The use of a MOS may seem the best idea to cope with the side effects caused be the presence of the selector. Unfortunately even this cannot be applied without caution. The problem with using the EOF as a MOS has been already discussed. The selector may further alter the zeta potential of the capillary wall [131], which would make the entire approach of no use. If an internal standard is used as the MOS, it should resemble the analyte as much as possible, which contradicts the requirement of the MOS not to interact with the selector. Additionally, another interesting finding results from the study by Østergaard et al. [121]. The visual similarity of tested compounds does not imply their similar sensitivity to the presence of an additive. When data in Fig. 2A are compared to chemical structures of the compounds (available in the ESM) it turns out that, for example, benzoic acid (orange hexagons) does not follow ibuprofen (violet squares), its closest molecule by visual comparison, but it perfectly overlaps with dibucaine (green diamonds), a molecule that looks somewhat different. Similarly, benzoic acid is the smallest of the tested compounds but lidocaine (brown pentagons) is the least affected by the viscosity changes whereas ibuprofen, the smallest molecule but one, approaches the largest ones. Several observations of this kind can be made. Only the very large molecules (triangles) somewhat cluster together, but again piroxicam and warfarin (rightward and leftward triangles) are the most sensitive to the viscosity changes even though they are apparently smaller than the bile salts (upward and downward triangles). In fact, using, e.g., benzoic acid as a MOS for ibuprofen (under the conditions of Fig. 2A) would even worsen the situation compared to the simple relative viscosity correction as benzoic acid deviates systematically negatively while ibuprofen deviates positively from the relative viscosity.

Other approaches

Barták et al. [132, 133] took advantage of the linearization of Eq. (6) and applied an advanced statistical approach to the evaluation of binding constants in ACE. A perfect linear dependence would result after linearization if the effective mobility of an analyte was influenced by nothing but the mere interaction with the selector.
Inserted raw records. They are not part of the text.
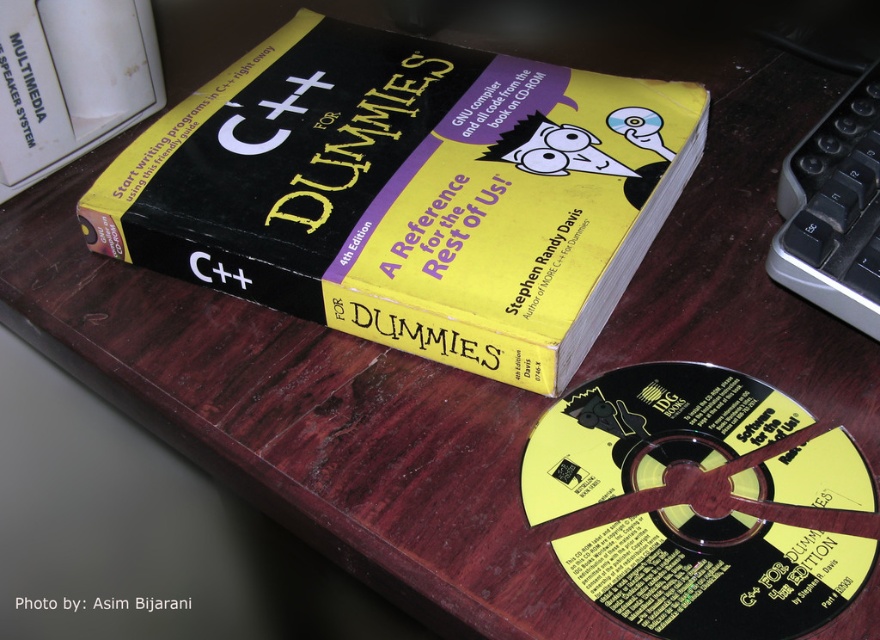 You are organizing a library shelf and need to place the black matte book at center and the black plastic cd at lower right. The shelf has a space that can only accommodate items smaller than the book. Can the CD fit in this space?

The black matte book at center is bigger than the black plastic cd at lower right, so the CD can fit in the space since it is smaller than the book.

You have a storage box that can only fit items wider than 10 cm. You need to place both the black matte book at center and the black plastic cd at lower right into the box. Which item will definitely fit based on their widths?

The black matte book at center has a larger width than the black plastic cd at lower right. Since the storage box requires items wider than 10 cm, the black plastic cd at lower right might not meet the width requirement, but the black matte book at center, being wider, will definitely fit. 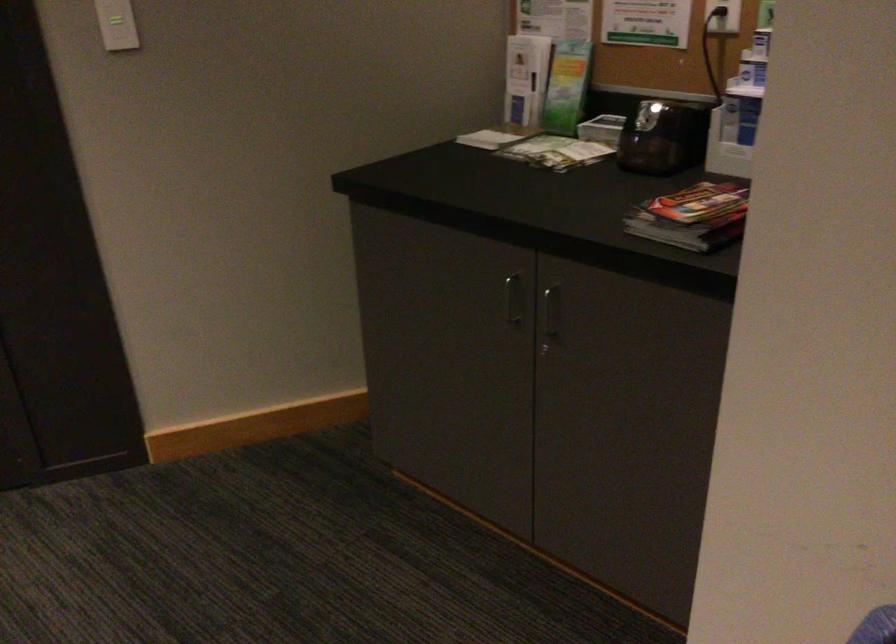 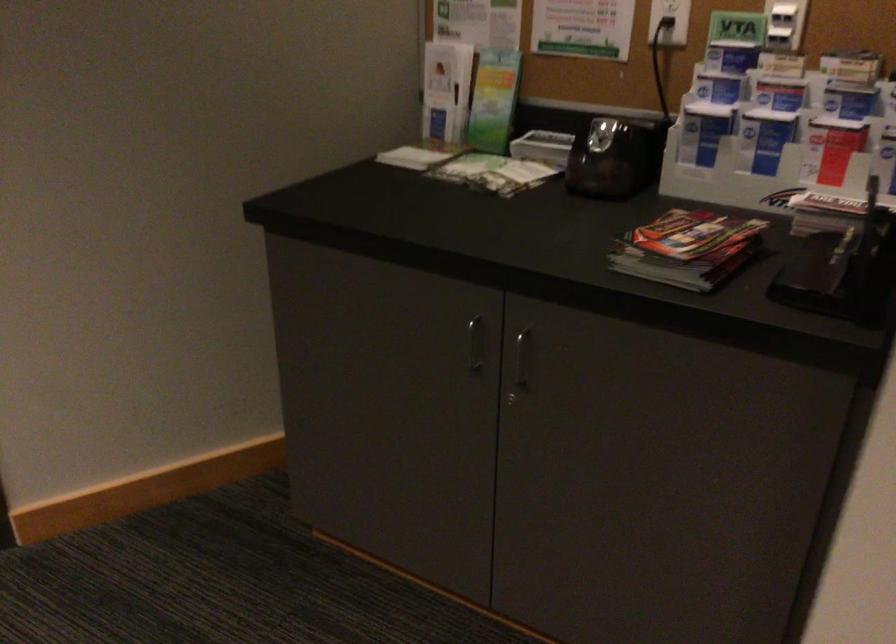 Find the pixel in the second image that matches pixel 659 137 in the first image.

(613, 158)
Further, only a slight deviation from linearity is expected if the effective mobility is not disturbed by the viscosity (or other) effects too much. On the other hand, real experimental data are always of a random nature so that the nonlinearity cannot be easily uncovered and compensated. The statistical approach introduced by Barták et al. allows for estimating the extent of nonlinearity of experimental data on the basis of the expected function (the linearized form of Eq. (6)), which leads to corrected estimates of the parameters, i.e., μ A0, μ AS, and K'AS. Although the method can handle only minor nonlinearities [71] and it requires rather sophisticated mathematical treatment, it can be advantageous for evaluation of the corrected binding constants. On the other hand, it leaves the question of the source(s) of such nonlinearity open and thus it is not useful for predicting the effective mobility in the separation system, e.g., for the purpose of further method optimization.
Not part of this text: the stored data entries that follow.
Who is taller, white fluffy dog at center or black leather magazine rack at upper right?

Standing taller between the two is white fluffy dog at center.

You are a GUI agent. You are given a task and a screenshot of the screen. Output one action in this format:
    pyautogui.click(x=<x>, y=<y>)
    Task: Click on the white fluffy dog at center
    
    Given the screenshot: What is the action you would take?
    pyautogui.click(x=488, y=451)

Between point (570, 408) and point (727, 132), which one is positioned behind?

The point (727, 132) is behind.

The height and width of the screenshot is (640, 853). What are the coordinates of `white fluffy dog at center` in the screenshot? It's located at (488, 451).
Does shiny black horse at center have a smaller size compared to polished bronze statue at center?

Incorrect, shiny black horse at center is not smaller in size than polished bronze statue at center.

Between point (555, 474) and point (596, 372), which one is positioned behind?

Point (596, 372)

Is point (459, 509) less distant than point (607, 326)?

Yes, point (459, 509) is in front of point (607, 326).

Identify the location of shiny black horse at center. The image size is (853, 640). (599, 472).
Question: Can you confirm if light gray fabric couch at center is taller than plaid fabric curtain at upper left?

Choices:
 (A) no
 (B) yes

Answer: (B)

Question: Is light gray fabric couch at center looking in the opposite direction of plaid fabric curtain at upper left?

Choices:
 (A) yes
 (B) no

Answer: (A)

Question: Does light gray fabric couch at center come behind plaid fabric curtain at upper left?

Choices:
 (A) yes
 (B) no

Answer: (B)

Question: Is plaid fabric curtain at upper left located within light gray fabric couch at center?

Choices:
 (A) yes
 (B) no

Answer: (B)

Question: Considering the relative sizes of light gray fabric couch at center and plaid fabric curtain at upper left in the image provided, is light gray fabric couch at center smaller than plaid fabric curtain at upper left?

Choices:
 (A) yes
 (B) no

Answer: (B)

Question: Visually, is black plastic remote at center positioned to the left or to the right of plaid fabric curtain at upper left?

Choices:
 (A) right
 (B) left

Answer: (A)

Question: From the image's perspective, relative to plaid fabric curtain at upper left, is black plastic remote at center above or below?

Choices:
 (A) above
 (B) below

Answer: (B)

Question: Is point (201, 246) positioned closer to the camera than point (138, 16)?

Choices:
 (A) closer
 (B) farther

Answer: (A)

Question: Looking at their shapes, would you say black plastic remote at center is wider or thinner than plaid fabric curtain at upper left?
Inspired by the fact that the viscosity changes caused by large selectors should mostly influence similarly sized moving particles, we adopted a practice of correcting only the mobility term of the complex in some of our studies [45, 70],

$$ {\mu}_{\mathrm{A},\mathrm{eff}}=\frac{\mu_{\mathrm{A}0}+\frac{\mu_{\mathrm{A}\mathrm{S}}}{v}{K}_{\mathrm{A}\mathrm{S}}^{\prime }{c}_{\mathrm{S}}}{1+{K}_{\mathrm{A}\mathrm{S}}^{\prime }{c}_{\mathrm{S}}}. $$
(28)

Equation (28) requires an explicit formula for the relative viscosity, v, as a function of the selector concentration, c S, (cf., e.g., Eq. (26)) and can no longer be linearized. This correction is also implemented in the CEval software [58]. Although this idea is becoming rather dubious in the light of the just reviewed evidence that small ions are affected by the presence of large additives as well, applying the relative viscosity in Eq. (28) provided a complete match between the fitting function, Eq. (28), and the experimental data, further supported by a perfect agreement between the binding constants determined in this way and those determined independently by NMR [70]. To the contrary, biased fitting curve and binding constants resulted without any viscosity correction. Perhaps, the best practice would be to use different correction factors for the two mobilities on the right-hand side of Eq. (6) (alike Eq. (28)). Such an approach has not been tested in the literature yet. As a final note let us point out that the χ-conditional mobility, Eq. (19) or generally Eq. (21), can be corrected in the same way only under the—yet most likely reasonable—assumption that the correction factor, v, is common to all selectors in the mixture.

Ionic strength

The IS influences the effective mobility of an analyte in ACE in two ways: (i) it governs the complexation and the acid–base equilibria, (ii) it affects the movement of ions in the BGE

Complexation and acid–base equilibria

We advise the reader to refer to the review by Vespalec and Boček [71] who summarized the related physicochemical concept of apparent vs. true thermodynamic binding equilibrium in a highly educative way. The true thermodynamic binding constant is related to the apparent one through the activity coefficients, γ, according to

$$ {K}_{\mathrm{A}\mathrm{S}}^{\mathrm{th}}={K}_{\mathrm{A}\mathrm{S}}^{\prime}\frac{\gamma_{\mathrm{A}\mathrm{S}}}{\gamma_{\mathrm{A}0}{\gamma}_{\mathrm{S}0}}={K}_{\mathrm{A}\mathrm{S}}^{\prime}\cdot {K}_{\mathrm{A}\mathrm{S}}^{\gamma }, $$
(29)

where we use the superscript th to emphasize the thermodynamic constant and the subscripts AS, A0, and S0 in their usual meanings. The activity coefficients can be expressed from the given IS of the BGE using the Debye–Hückel extended law,

$$ - \log {\gamma}_i=\frac{0.509{z}_i^2\sqrt{I}}{1+3.287a\sqrt{I}}, $$
(30)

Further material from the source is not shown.